What you have to do:
From the line that includes "نفسه، وفق تفضيلاته الجسدية." to the last line of the data, quote each line precisely; both boundary lines belong in the answer.

Extracted entries:

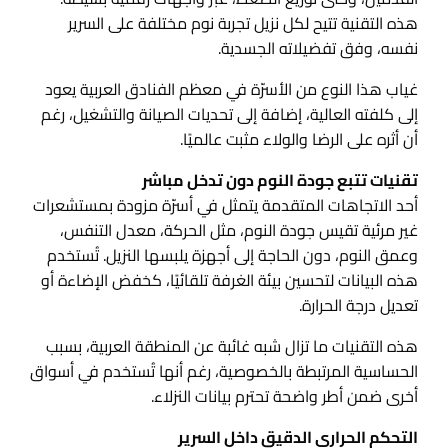
هذه التقنية تتيح لكل نزيل تجربة نوم مختلفة على السرير
نفسه، وفق تفضيلاته الجسدية.
غياب هذا النوع من الأسرّة في معظم الفنادق العربية يعود
إلى كلفته العالية، إضافة إلى تحديات الصيانة والتشغيل، رغم
أن أثره على الرضا والولاء مثبت عالميًا.
تقنيات تتبع جودة النوم دون تدخل مباشر
أحد الاتجاهات المتقدمة يتمثل في أسرّة مزودة بمستشعرات
غير مرئية تقيس جودة النوم، مثل الحركة، معدل التنفس،
وعمق النوم، دون الحاجة إلى أجهزة يلبسها النزيل. تُستخدم
هذه البيانات لتحسين بيئة الغرفة تلقائيًا، كخفض الإضاءة أو
تعديل درجة الحرارة.
هذه التقنيات ما تزال شبه غائبة عن المنطقة العربية، بسبب
الحساسية المرتبطة بالخصوصية، رغم أنها تُستخدم في أسواق
أخرى ضمن أطر واضحة تحترم بيانات النزلاء.
التحكم الحراري الدقيق داخل السرير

Finished exercise:
نفسه، وفق تفضيلاته الجسدية.
غياب هذا النوع من الأسرّة في معظم الفنادق العربية يعود
إلى كلفته العالية، إضافة إلى تحديات الصيانة والتشغيل، رغم
أن أثره على الرضا والولاء مثبت عالميًا.
تقنيات تتبع جودة النوم دون تدخل مباشر
أحد الاتجاهات المتقدمة يتمثل في أسرّة مزودة بمستشعرات
غير مرئية تقيس جودة النوم، مثل الحركة، معدل التنفس،
وعمق النوم، دون الحاجة إلى أجهزة يلبسها النزيل. تُستخدم
هذه البيانات لتحسين بيئة الغرفة تلقائيًا، كخفض الإضاءة أو
تعديل درجة الحرارة.
هذه التقنيات ما تزال شبه غائبة عن المنطقة العربية، بسبب
الحساسية المرتبطة بالخصوصية، رغم أنها تُستخدم في أسواق
أخرى ضمن أطر واضحة تحترم بيانات النزلاء.
التحكم الحراري الدقيق داخل السرير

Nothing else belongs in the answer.